Feature gaps and behavioral trade‑offs

  • multiple and size attributes are not yet supported; in tests, multi‑select falls back to the old UI, seen as a “huge miss” that should at least be clearly documented.
  • Using appearance: base-select removes key native behaviors:
    • No rendering outside the browser window.
    • No invocation of OS‑native pickers on mobile.
  • Loss of native behavior raises concerns about mobile UX, reliability, and phishing/“fake dialog” risks if more power were granted.

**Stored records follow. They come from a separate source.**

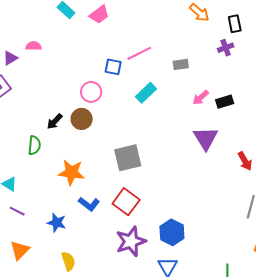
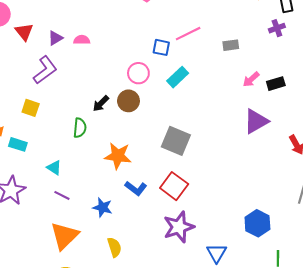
pink semicircle: (34, 46) -> (82, 40), moved
cyan rectangle: (146, 93) -> (178, 77), moved
purple triangle: (206, 138) -> (256, 121), turned 32
gray square: (128, 158) -> (176, 141), turned 36
blue hexagon: (172, 232) -> (257, 223), moved
orange triangle: (20, 250) -> (64, 236), size x1.4

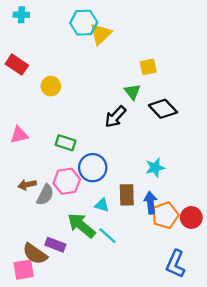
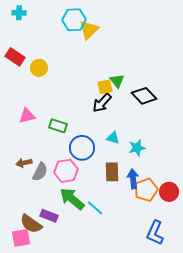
yellow square: (148, 67) -> (105, 87), moved
yellow circle: (51, 86) -> (39, 68), moved
pink triangle: (19, 135) -> (27, 116), moved
pink hexagon: (67, 181) -> (66, 171), moved
cyan triangle: (102, 205) -> (113, 138), moved

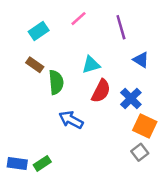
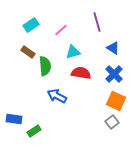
pink line: (79, 19) -> (61, 30), moved
red semicircle: (101, 91) -> (81, 73), turned -108
blue cross: (131, 98) -> (114, 74), moved
blue rectangle: (17, 163) -> (14, 119), moved

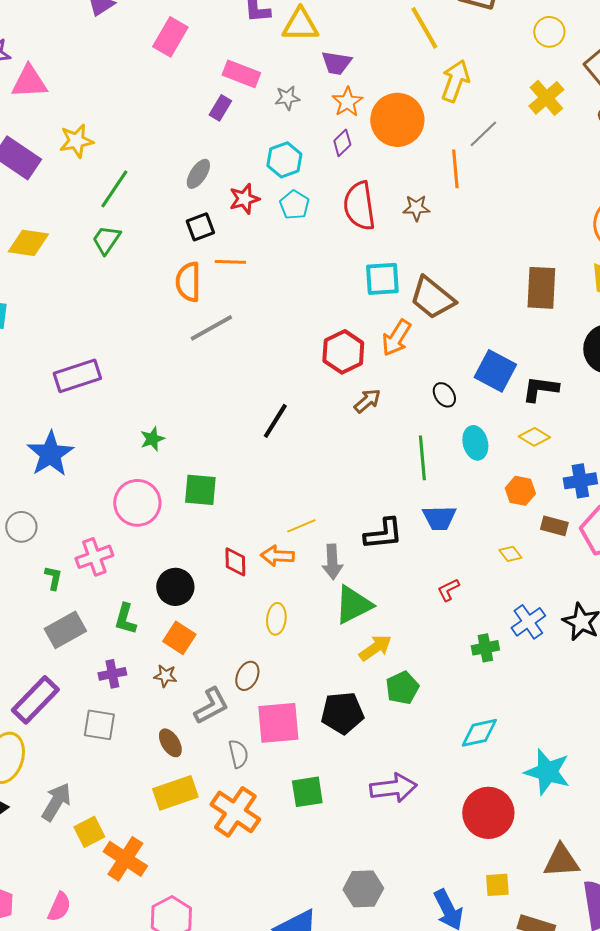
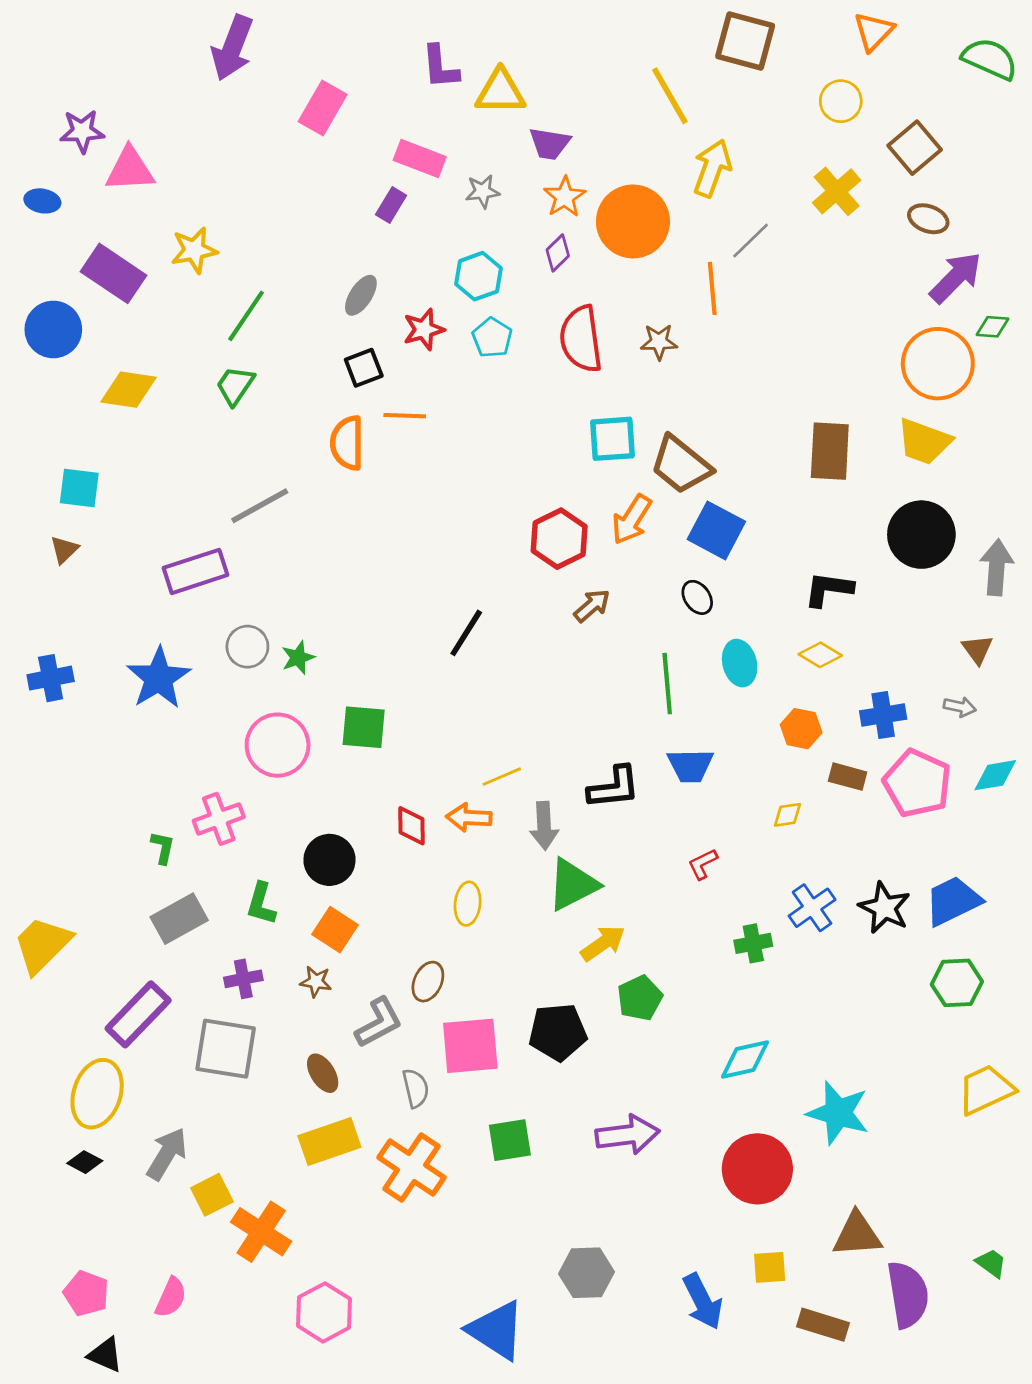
gray line: (211, 328) -> (260, 506), moved
blue square: (495, 371) -> (716, 530), moved
gray circle: (21, 527) -> (247, 647), moved
yellow diamond: (510, 554) -> (787, 815), turned -60
gray square: (99, 725) -> (226, 1049), size x1.4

Accessibility, UX, and progressive enhancement

  • Reminders not to rely on styling alone for critical info (color/shape, custom decorations), both for non‑supporting browsers and assistive tech.
  • Some argue many controls are worse when heavily restyled (parallels with scrollbars), but others want richer option content (icons, structured rows, swatches).
  • Internal apps may choose to ignore older browsers; public sites should not.

Native widgets vs JS “div monsters”

  • Widely welcomed as a way to avoid fragile, inaccessible JS dropdowns and “div‑based controls” that reinvent form behavior.
  • Discussion branches into other half‑baked or missing HTML widgets (dialog, date/time, combobox, datalist autocompletion) and the slow, fragmented standards process.